Photo by Michael Weidner on Unsplash

This article is about delivering value. We all want to deliver value. Regardless of the method that you adopt for your projects, you always want to deliver value to your organization. Now that we are on the same page about this, let’s talk a little bit about quick wins.

Quick wins or low-hanging fruits are those small successes that we generate when we start working on anything new. Here some examples:

You get hired. After a complicated and energy-demanding selection process, you are now part of a new team. You do want to show the organization some quick wins so the organization that hired you can confirm that they made a good choice in selecting you for the position (and you can pass the probation period!).

You have a promotion. So now you are surrounded by the same colleagues, your badge shows the same company logo, but you have a new title. More responsibilities, other challenges. Guess what? You also work on your quick wins. They may be part of your 90-day plan to succeed in your new role. You are again looking for approval, looking for quick success so you can demonstrate that you are up to the new challenges. That also helps you cope with your impostor syndrome, by the way.

Now let’s change gears: you are not freshly hired and you haven’t been promoted lately. But you were given a new project: the implementation of the Purchase-to-Pay module of the ERP that the organization chose to adopt a couple of years ago. This is something new. And big. Hundreds (if not thousands) of employees will be affected and will need to change the way they acquire goods and services. Sooner than you think, you are already thinking about how you are going to organize the work:

“I think I need a project charter. And a WBS. I may also need a Gantt chart. Or I may propose to manage the work using an Agile methodology… Above all, I need to deliver something quickly”.

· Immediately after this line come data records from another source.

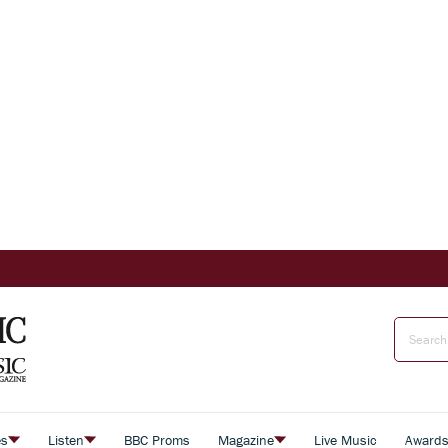
es
Listen
BBC Proms
Magazine
Live Music
Award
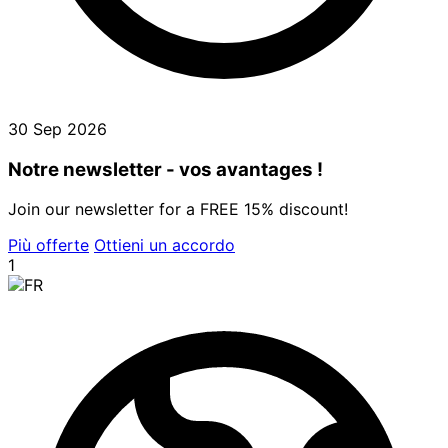
30 Sep 2026
Notre newsletter - vos avantages !
Join our newsletter for a FREE 15% discount!
Più offerte
Ottieni un accordo
1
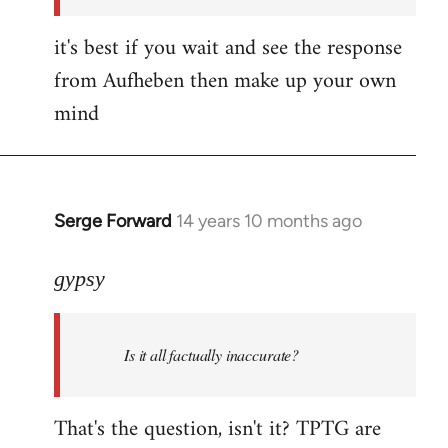
it's best if you wait and see the response
from Aufheben then make up your own
mind
Serge Forward
14 years 10 months ago
In
reply
to
gypsy
Welcome
by
Is it all factually inaccurate?
libcom.org
That's the question, isn't it? TPTG are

These are some of your thoughts. But you will also soon think about which quick wins you want to deliver. Not only because you want to make it clear that you are the right person to manage this project, but also because the organization needs to get some momentum, the project needs some initial traction (after all, the timeline that was given to you is obviously tight).

Having managed a P2P implementation project myself, I know how important quick wins are in such a context. Especially if there is some resistance to the project in the air.

What do all these examples have in common? Quick wins. But why do we want quick wins in all these cases? Because we want to show quick successes. Small successes, bits of victories that will put a smile on some anxious faces in your organization — or on your own.

When you work on quick wins, you are looking for delivering something successful, not necessarily valuable.

Now, let’s look at the other side of the medal: what quick wins are NOT about. Quick wins are not always about delivering value. And this is when the Agile mindset comes into play.

Agile methodologies strive to deliver the most valuable items of a product first. It is important to maximize the ROI of the project by front-loading the deliverables with high-value user stories, requirements and features. This is the main factor we use in the product backlog grooming exercise: business value. We prioritize items based on the value they bring to the organization. There is little or no consideration of the effort that it takes to deliver what needs to be delivered. The goal is to use the value of the various items as the main driver to determine which items will be developed first.

We can also factor in the risk of some features to help us prioritize items in our backlog. So when we apply the value and the risk of each item as the criteria to determine the priority of the items in our backlog, we build what we call a risk-adjusted backlog. Note that the effort or the time it takes to deliver the items are not part of the criteria.

So in Agile projects, we don’t necessarily want to have quick wins. We want to deliver the most valuable items first.

But there is a caveat: what if a product owner determines that putting a smile on people’s faces within the first month of the project is something very valuable for the organization therefore a quick win will be a good way to accomplish that? Well… Now quick wins may move to the top tiers of your backlog. Note, though, that there is a reason for that.

Agile projects don’t harmonize with the impostor syndrome or the need to prove competence because being agile and working in an Agile environment means that there are trust and transparency.

For this reason, if the Product Owner doesn’t see real value in quick wins, don’t go that route. Focus on the value of what you need to do. Prioritize wisely and your organization will be thankful.